Zimmerman hit a chopper just over the 6 ft. 6 in. Wacha, and the ball bounced slowly toward shortstop. A charging Pete Kozma grabbed it with his bare hand and whipped a throw to first that was a little wide, pulling Matt Adams off the bag as Zimmerman arrived.
"I think it nicked off my glove a little bit," Wacha said.
As the ball left Zimmerman's bat, several Cardinals started to climb the dugout railing, ready to pour onto the field to celebrate. Second baseman Matt Carpenter did a little hop, all set for the final out.
But first base umpire Jeff Kellogg correctly called Zimmerman safe, and the Cardinals sagged right along with their fans.

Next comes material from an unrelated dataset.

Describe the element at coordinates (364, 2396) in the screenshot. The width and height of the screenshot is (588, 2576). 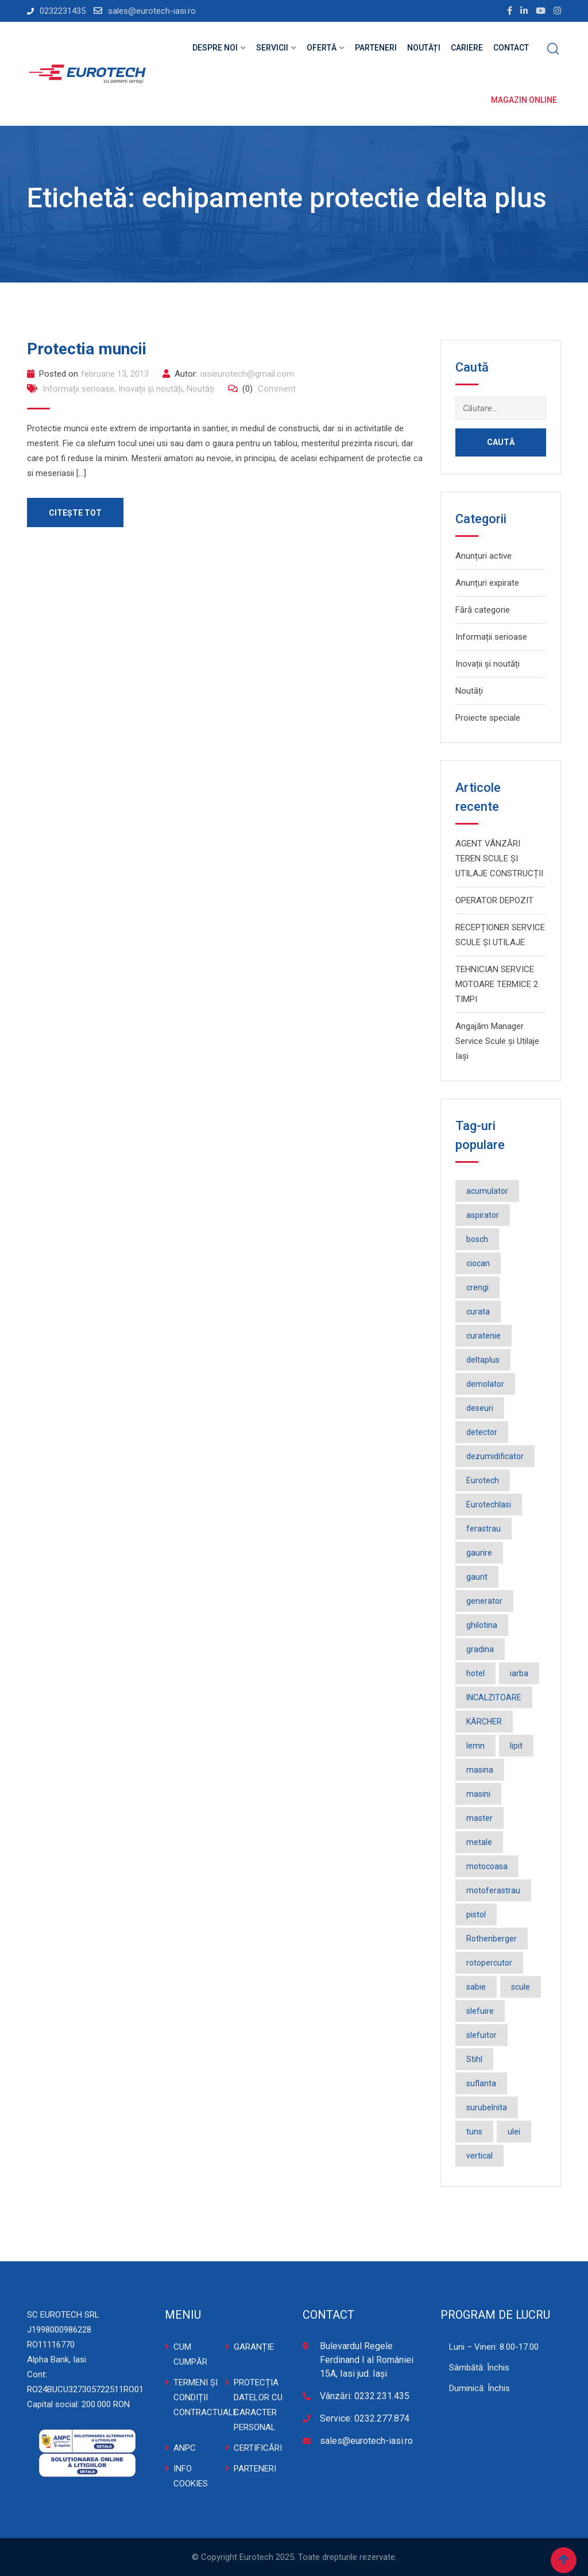 I see `Vânzări: 0232.231.435` at that location.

Texas' Yu Darvish lost a perfect game with two outs in the ninth inning against Houston on April 2 and San Francisco's Yusmeiro Petit had his try at perfection end one out shy against Arizona on Sept 6.
Cincinnati's Homer Bailey and the Giants' Tim Lincecum threw no-hitters in July.
The last two no-hitters by St. Louis pitchers came from rookies — Bud Smith in 2001 and Jose Jimenez in 1999.
It has been 30 years since there was a no-hitter in St. Louis. Bob Forsch finished off his second for the Cardinals on Sept. 26, 1983, against Montreal.
What others had to say about Wacha's near miss:
David Schoenfield, ESPN.com:
"You know how the St. Louis Cardinals acquired Michael Wacha? Yes, with the 19th pick of the first round of the 2012 draft.
"But you know how they acquired that pick? The got it from the Los Angeles Angels.
"For losing Albert Pujols as a free agent.
"So not only did the organization save $240 million in salary on a player in decline, they acquired a pitcher who is looking like a future star. After his near no-hitter on Tuesday against the Washington Nationals in his ninth career major league start -- Ryan Zimmerman's infield hit with two outs in the ninth made everyone sad -- it seems pretty clear that Wacha has to be in the Cardinals' postseason rotation."
Dan Moore SBNation / Viva El Birdos:
"Young Cardinals pitchers who do throw no-hitters have tended to not do much more than that. Ted Breitenstein, a local boy made good, threw a no-hitter in his first major league start back in 1891. … Unfortunately, 1891 happened to be the final season for the St. Louis-dominated American Association, and said local boy spent the next several years getting drubbed every other day on behalf of the sorriest team in the National League."